3. Le choix d’une technique.

Comment tester la prononciation, si l’on veut que la méthode soit à la fois efficace, objective, fidèle, valide et économique ?

Il existe, à vrai dire, de nombreux médias susceptibles de fournir des éléments de réponse à cette question. Cependant, s’ils possèdent tous d’indéniables avantages, certains offrent en retour de trop sérieux inconvénients pour être retenus.

La façon la plus naturelle d’évaluer la performance orale de l’étudiant est sans doute de placer ce dernier dans une situation de communication véritable. De ce point de vue, la conversation entre l’étudiant et le professeur, ou entre plusieurs étudiants, nous paraît offrir la meilleure garantie d’authenticité. Toutefois, si la méthode nous semble excellente pour dresser l’inventaire exhaustif des fautes propres à un groupe linguistique donné, il n’est guère raisonnable de l’envisager en tant que test. Il suffira pour s’en convaincre de prêter l’oreille aux objections pertinentes de Perren (1968) : « Suffice to say that although the ideal of a test based on free conversation is very attractive, the problems of sampling, and reliable scoring are almost insoluble, unless a great deal of time and many standardized experts are available. No free conversation test can assure that the material to be scored (i. e. the utterances by the testee) can be standard or made thoroughly comparable. Different people will speak differently about the same subjects or in response to the same stimuli. If conversational tests are recorded, scoring can be bases on pooled or multiple assesments, but for good reliability quite long passages are required and scoring takes proportionately longer «   (p.115).

Il est également possible de poser à l’étudiant une série de questions et de noter les réponses. Le procédé est non seulement long et fastidieux, mais il n’échappe pas en outre aux critiiques qui viennent d’être formulées.

Une autre technique consiste à présenter aux élèves des phrases à trous. Mais les limites de celles-ci sont faciles à prévoir, comme en témoignent ces remarques amusées de Léon (1966) : « Devant les phrases : Ce garçon est beau / Cette jeune fille est … qui doivent permettre de tester le /l/ final du mot belle, attendu comme réponse, on est parfois surpris d’entendre un candidat original répondre : jolie. Ce seul exemple suffit à montrer que, là encore, la technique n’est pas sûre. » (p. 25)

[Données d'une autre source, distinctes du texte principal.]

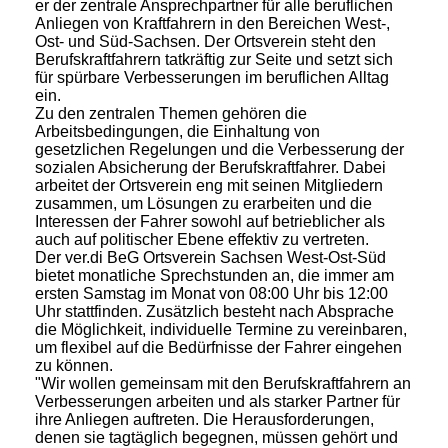
er der zentrale Ansprechpartner für alle beruflichen
Anliegen von Kraftfahrern in den Bereichen West-,
Ost- und Süd-Sachsen. Der Ortsverein steht den
Berufskraftfahrern tatkräftig zur Seite und setzt sich
für spürbare Verbesserungen im beruflichen Alltag
ein.
Zu den zentralen Themen gehören die
Arbeitsbedingungen, die Einhaltung von
gesetzlichen Regelungen und die Verbesserung der
sozialen Absicherung der Berufskraftfahrer. Dabei
arbeitet der Ortsverein eng mit seinen Mitgliedern
zusammen, um Lösungen zu erarbeiten und die
Interessen der Fahrer sowohl auf betrieblicher als
auch auf politischer Ebene effektiv zu vertreten.
Der ver.di BeG Ortsverein Sachsen West-Ost-Süd
bietet monatliche Sprechstunden an, die immer am
ersten Samstag im Monat von 08:00 Uhr bis 12:00
Uhr stattfinden. Zusätzlich besteht nach Absprache
die Möglichkeit, individuelle Termine zu vereinbaren,
um flexibel auf die Bedürfnisse der Fahrer eingehen
zu können.
"Wir wollen gemeinsam mit den Berufskraftfahrern an
Verbesserungen arbeiten und als starker Partner für
ihre Anliegen auftreten. Die Herausforderungen,
denen sie tagtäglich begegnen, müssen gehört und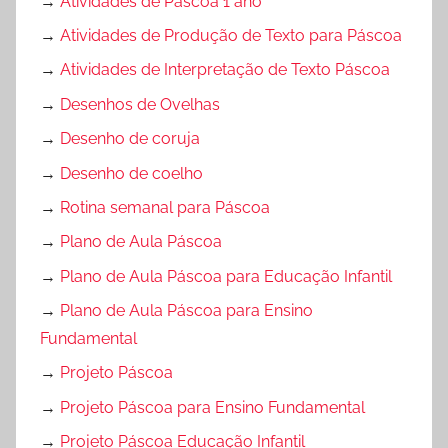
→
Atividades de Páscoa 1 ano
→
Atividades de Produção de Texto para Páscoa
→
Atividades de Interpretação de Texto Páscoa
→
Desenhos de Ovelhas
→
Desenho de coruja
→
Desenho de coelho
→
Rotina semanal para Páscoa
→
Plano de Aula Páscoa
→
Plano de Aula Páscoa para Educação Infantil
→
Plano de Aula Páscoa para Ensino
Fundamental
→
Projeto Páscoa
→
Projeto Páscoa para Ensino Fundamental
→
Projeto Páscoa Educação Infantil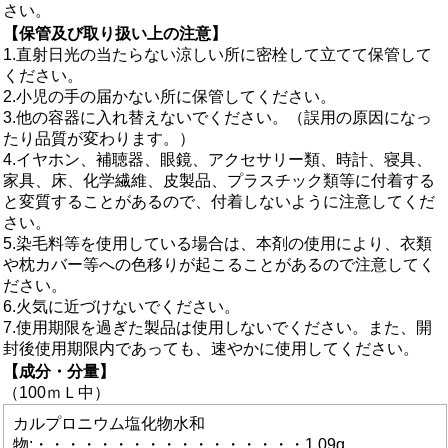
さい。
【保管及び取り扱い上の注意】
1.直射日光の当たらない涼しい所に密栓して立てて保管して
ください。
2.小児の手の届かない所に保管してください。
3.他の容器に入れ替えないでください。（誤用の原因になっ
たり品質が変わります。）
4.イヤホン、補聴器、眼鏡、アクセサリー類、時計、寝具、
家具、床、化学繊維、皮製品、プラスチック類等に付着する
と変質することがあるので、付着しないように注意してくだ
さい。
5.染毛料等を使用している場合は、本剤の使用により、衣類
や枕カバー等への色移りが起こることがあるので注意してく
ださい。
6.火気に近づけないでください。
7.使用期限を過ぎた製品は使用しないでください。また、開
封後使用期限内であっても、速やかに使用してください。
【成分・分量】
（100ｍＬ中）
カルプロニウム塩化物水和
物:・・・・・・・・・・・・・・・・・1.09g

On a aussi beaucoup parlé des tests sur image (cf. surtout Lado, 1961 et Valette, 1967). Et selon certains, la formule aurait le plus grand attrait (Grittner, 1969) : « Vocabulary (and phonology) can be tested with the highest degree of purity if pictorial stimuli are used » (p.357). Mais on se heurte ici encore à de redoutables problèmes, dont certains sont loin d’être résolus. Nous pensons principalement à ceux qui concernent la lisibilité ou l’ambiguité de l’image, et qui continuent de hanter douloureusement les auteurs de méthodes audio-visuelles (Germain, 1970). Lequel d’entre nous, à l’instant même où il présentait le dessin amoureusement tracé d’un avion, afin de vérifier la réalisation de la voyelle nasale, n’a pas entendu son cobaye répliquer avec une naïveté désarmante : « C’est un jet » !

A « l’image-question » dont on vient d’évoquer les éventuels avatars, peut être substituée « l’image-description ». On montrera alors à l’étudiant une série de dessins, - ou une bande dessinée, - qu’il devra décrire oralement. Nous avons personnellement utilisé ce procédé, en prenant comme support visuel les images du test C.G.M. 62 (Mialaret, Malandain, 1962). Il s’est révélé fructueux pour dresser l’inventaire systématique des fautes de divers groupes linguistiques, mais il ne nous a pas semblé assez économique pour qu’on puisse véritablement l’envisager en tant que test de langue.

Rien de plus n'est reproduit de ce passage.